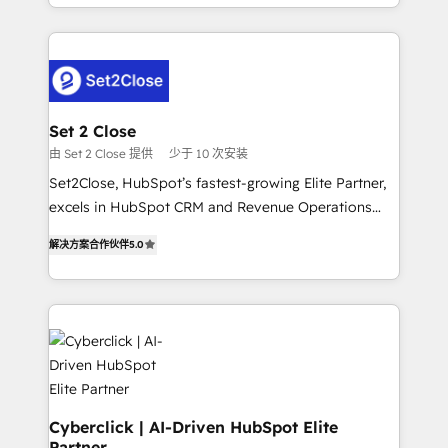
nosotros para impulsar la eficiencia de sus procesos
manufacturing teams. Trusted by leading enterprises
en HubSpot. No necesitas tener todas las
and fast growing scale ups including Sony, Rapyd,
respuestas para empezar. Te ayudamos a identificar
Fiverr, XM Cyber, Bridgepointe Technologies, EMA
el primer caso de uso que más impacto te dará.
Design Automation and Uptive. 📊 RevOps & data
Solo continúas si ves valor real en los primeros 14
architecture 🔗 CRM migrations & End to end
días.
integrations 🤖 AI workflows & enrichment 📘 Team
Set 2 Close
enablement & company-wide adoption We create
由 Set 2 Close 提供
少于 10 次安装
HubSpot environments that teams use with
Set2Close, HubSpot’s fastest-growing Elite Partner,
confidence and that leadership can rely on for
excels in HubSpot CRM and Revenue Operations
scalable revenue insights.
(RevOps) services to boost B2B sales and growth.
解决方案合作伙伴
5.0
As a top HubSpot Elite Partner, we specialize in
custom HubSpot CRM solutions. Our experts design,
implement, and optimize systems to enhance user
experience, functionality, and adoption across sales,
marketing, and service teams. From setup to
refinement, we streamline workflows, improve lead
management, and speed up deal closures. With 500+
projects completed, our Agile approach ensures your
Cyberclick | AI-Driven HubSpot Elite
Partner
HubSpot CRM drives measurable results. Our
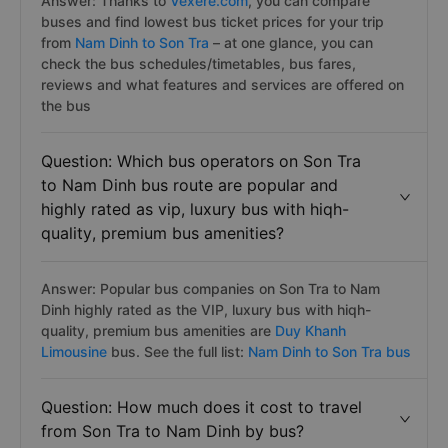
Answer: Thanks to
Vexere.com
, you can compare
buses and find lowest bus ticket prices for your trip
from
Nam Dinh to Son Tra
– at one glance, you can
check the bus schedules/timetables, bus fares,
reviews and what features and services are offered on
the bus
Question: Which bus operators on Son Tra
to Nam Dinh bus route are popular and
highly rated as vip, luxury bus with hiqh-
quality, premium bus amenities?
Answer: Popular bus companies on Son Tra to Nam
Dinh highly rated as the VIP, luxury bus with hiqh-
quality, premium bus amenities are
Duy Khanh
Limousine
bus. See the full list:
Nam Dinh to Son Tra bus
Question: How much does it cost to travel
from Son Tra to Nam Dinh by bus?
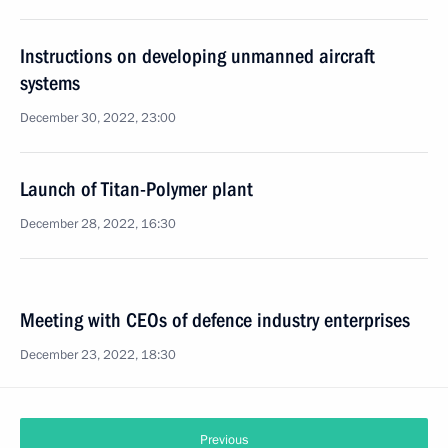
Instructions on developing unmanned aircraft
systems
December 30, 2022, 23:00
Launch of Titan-Polymer plant
December 28, 2022, 16:30
Meeting with CEOs of defence industry enterprises
December 23, 2022, 18:30
Previous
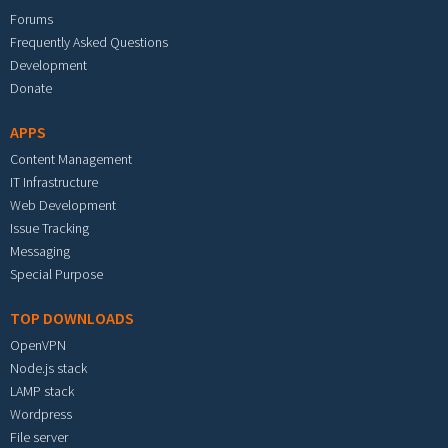
Forums
Frequently Asked Questions
Development
Donate
APPS
Content Management
IT Infrastructure
Web Development
Issue Tracking
Messaging
Special Purpose
TOP DOWNLOADS
OpenVPN
Node.js stack
LAMP stack
Wordpress
File server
____________
Task to complete: Leave out all pictures and retype precisely the lines that run from the line containing "Answer: Popular bus" to the last line of the records.

Answer to the problem:
Answer: Popular bus companies on Son Tra to Nam
Dinh highly rated as the VIP, luxury bus with hiqh-
quality, premium bus amenities are
Duy Khanh
Limousine
bus. See the full list:
Nam Dinh to Son Tra bus
Question: How much does it cost to travel
from Son Tra to Nam Dinh by bus?
Instructions on developing unmanned aircraft
systems
December 30, 2022, 23:00
Launch of Titan-Polymer plant
December 28, 2022, 16:30
Meeting with CEOs of defence industry enterprises
December 23, 2022, 18:30
Previous
Forums
Frequently Asked Questions
Development
Donate
APPS
Content Management
IT Infrastructure
Web Development
Issue Tracking
Messaging
Special Purpose
TOP DOWNLOADS
OpenVPN
Node.js stack
LAMP stack
Wordpress
File server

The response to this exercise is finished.